In a recent paper, published in Nature Biotechnology, scientists at the Wellcome Sanger Institute have developed a machine learning tool to improve the efficiency of prime editing – a gene editing technology. The tool is designed to reduce the trial and error involved in optimizing prime editing and to help researchers design the best fix for a given genetic flaw, potentially accelerating the development of new therapies for a range of diseases and expanding the applications of prime editing.
Prime editing vs CRISPR
Prime editing and CRISPR are both used to manipulate DNA sequences, but these technologies differ in their approach and potential applications. CRISPR-Cas9 editing, developed in 2012, is often described as “molecular scissors” that can disrupt target genes. Base editors, developed in 2016, build on the CRISPR-Cas9 technology and function more like “molecular pencils,” substituting single nucleotides. Prime editors, developed in 2019, are able to insert short DNA sequences without generating double-strand breaks or requiring an external template. Therefore, prime editors are sometimes described as “molecular word processors” that are able to perform “search and replace” operations directly on the genome.
This technology has the potential to revolutionize biotechnology and medicine, as small insertions of DNA sequences can have a profound impact on gene expression, protein function, and disease treatment. These small sequences can encode protein tags for purification and visualization, or manipulate protein function by altering protein localization, half-life or interaction profiles. Over 16,000 small deletion variants have been linked to disease, and prime editing could be used to restore the missing sequence. However, the prime editing system is complex and still being optimized, with further research needed to understand what factors affect its efficiency and the potential length range of insertions feasible with this technology.
Boosting efficacy
Improving the efficacy of prime editing is crucial for advancing the technology and realizing its potential in biotechnology and medicine. However, the efficiency of each step in prime editing is affected by various factors, such as the length and composition of the inserted sequence. Eliminating unnecessary trial and error in optimizing prime editing could accelerate the development of new therapies and applications. That’s what the research team at the Wellcome Sanger Institute set out to do, by developing a new machine learning tool to “help researchers design the best fix for a given genetic flaw.”
“Put simply, several different combinations of three DNA letters can encode for the same amino acid in a protein. That’s why there are hundreds of ways to edit a gene to achieve the same outcome at the protein level,” explained Julianne Weller, an author of the study. “By feeding these potential gene edits into a machine learning algorithm, we have created a model to rank them on how likely they are to work. We hope this will remove much of the trial and error involved in prime editing and speed up progress considerably.”
The researchers designed 3,604 DNA sequences of various lengths and measured the frequency of their insertion into four genomic sites in three human cell lines using different prime editor systems in varying DNA repair contexts. The study found that the length, nucleotide composition and secondary structure of the insertion sequence all affect insertion rates. Mismatch repair also effected thousands of insertion sequences, and the 3′ flap nucleases TREX1 and TREX2 abolished the insertion of longer sequences. In summary, the specific features of sequences and DNA repair pathway activity explained most of the variation in insertion rate. Using this data, they trained a machine learning model to accurately predict the editing outcomes for novel sequences. The team also used the model to select optimal reagents for new insertions and to create a catalogue of a hundred useful sequences and their insertion rates.
Bringing prime editing closer to the clinic
Leopold Parts, senior author of the study noted that “the potential of prime editing to improve human health is vast, but first, we need to understand the easiest, most efficient, and safest ways to make these edits. It’s all about understanding the rules of the game, which the data and tool resulting from this study will help us to do.”

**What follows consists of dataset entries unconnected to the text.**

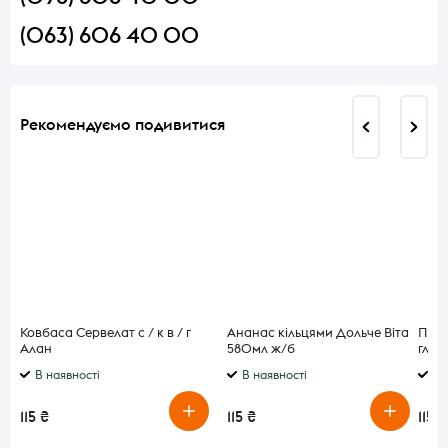
(063) 606 40 00
Рекомендуємо подивитися
Ковбаса Сервелат с / к в / г
Ананас кільцями Дольче Віта
Печи
Алан
580мл ж/б
глют
В наявності
В наявності
В 
115 ₴
115 ₴
115 ₴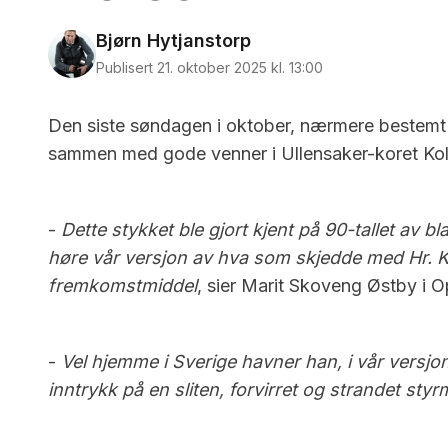
Bjørn Hytjanstorp
Publisert 21. oktober 2025 kl. 13:00
Den siste søndagen i oktober, nærmere bestemt 26
sammen med gode venner i Ullensaker-koret Kolo
-
Dette stykket ble gjort kjent på 90-tallet a
høre vår versjon av hva som skjedde med Hr. Kar
fremkomstmiddel
, sier Marit Skoveng Østby i Op
-
Vel hjemme i Sverige havner han, i vår versjo
inntrykk på en sliten, forvirret og strandet sty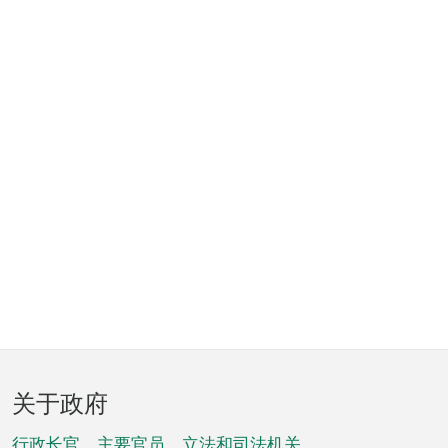
页
关于政府
脚
行政长官、主要官员、立法和司法机关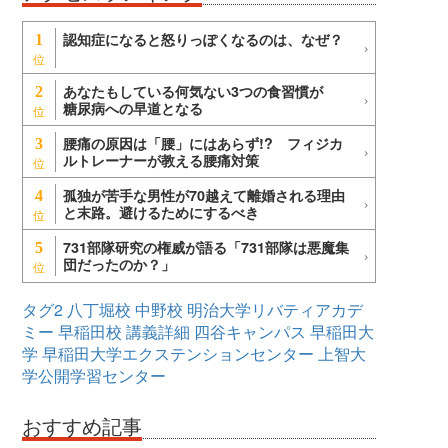
認知症になると怒りっぽくなるのは、なぜ？
1
あなたもしている何気ない3つの食習慣が
2
糖尿病への早道となる
腰痛の原因は「腰」にはあらず!? フィジカ
3
ルトレーナーが教える腰痛対策
孤独が苦手な男性が70越えて離婚される理由
4
と末路。避けるためにするべき
731部隊研究の権威が語る「731部隊は悪魔集
5
団だったのか？」
タグ2
八丁堀校
中野校
明治大学リバティアカデ
ミー
早稲田校
講義詳細
四谷キャンパス
早稲田大
学
早稲田大学エクステンションセンター
上智大
学公開学習センター
おすすめ記事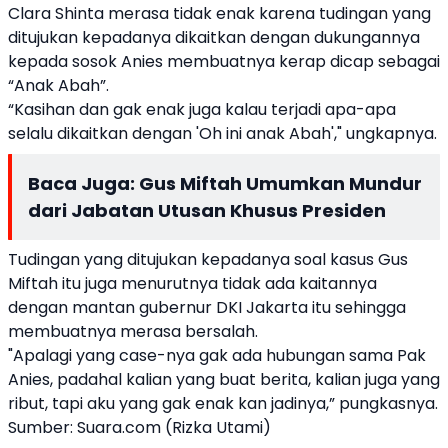
Clara Shinta merasa tidak enak karena tudingan yang
ditujukan kepadanya dikaitkan dengan dukungannya
kepada sosok Anies membuatnya kerap dicap sebagai
“Anak Abah”.
“Kasihan dan gak enak juga kalau terjadi apa-apa
selalu dikaitkan dengan 'Oh ini anak Abah'," ungkapnya.
Baca Juga:
Gus Miftah Umumkan Mundur
dari Jabatan Utusan Khusus Presiden
Tudingan yang ditujukan kepadanya soal kasus Gus
Miftah itu juga menurutnya tidak ada kaitannya
dengan mantan gubernur DKI Jakarta itu sehingga
membuatnya merasa bersalah.
"Apalagi yang case-nya gak ada hubungan sama Pak
Anies, padahal kalian yang buat berita, kalian juga yang
ribut, tapi aku yang gak enak kan jadinya,” pungkasnya.
Sumber:
Suara.com (Rizka Utami)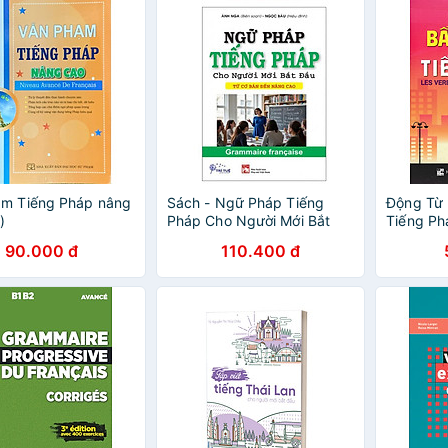
ạm Tiếng Pháp nâng
Sách - Ngữ Pháp Tiếng
Động Từ 
)
Pháp Cho Người Mới Bắt
Tiếng Ph
Đầu - Từ Cơ Bản Đến Nâng
_HA
90.000 đ
110.400 đ
Cao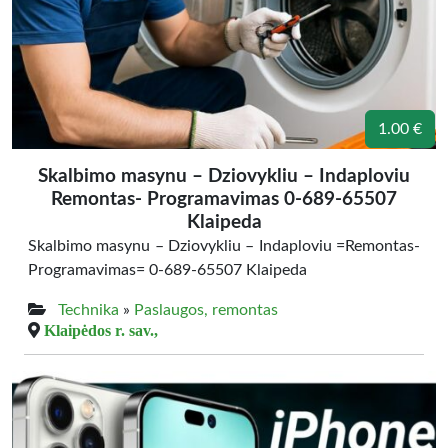
1.00 €
Skalbimo masynu – Dziovykliu – Indaploviu
Remontas- Programavimas 0-689-65507
Klaipeda
Skalbimo masynu – Dziovykliu – Indaploviu =Remontas-
Programavimas= 0-689-65507 Klaipeda
Technika
»
Paslaugos, remontas
Klaipėdos r. sav.,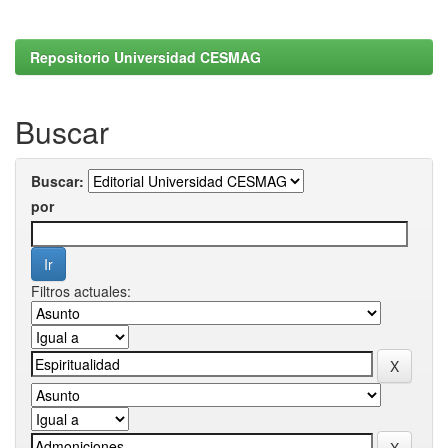
Repositorio Universidad CESMAG
Buscar
Buscar:
por
Filtros actuales: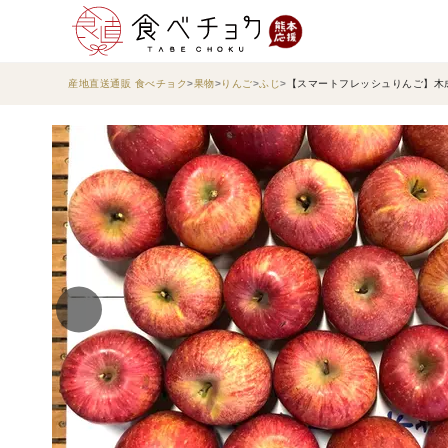
産地直送通販 食べチョク
果物
りんご
ふじ
【スマートフレッシュりんご】木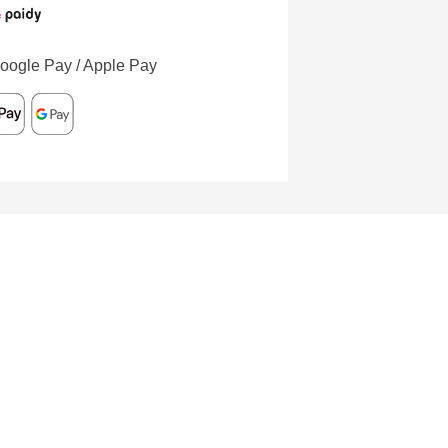
oogle Pay / Apple Pay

This study has revealed some of those “rules,” and the ability to accurately predict the efficiency of prime editing has the potential to greatly reduce the time and resources needed, making genetic editing therapies more feasible for clinical use. This may help to streamline the development of gene therapies and bring them closer to clinical application, ultimately benefiting patients who suffer from genetic diseases.
While the results of this study are promising, it’s important to note that caution needs to be taken to ensure that the potential benefits of genetic therapies are balanced against the risks, and that rigorous safety and efficacy testing is conducted before they are approved for clinical use. There is still a long way to go in terms of understanding the complexities of gene editing and developing safe and effective therapies that can be widely used in clinical settings.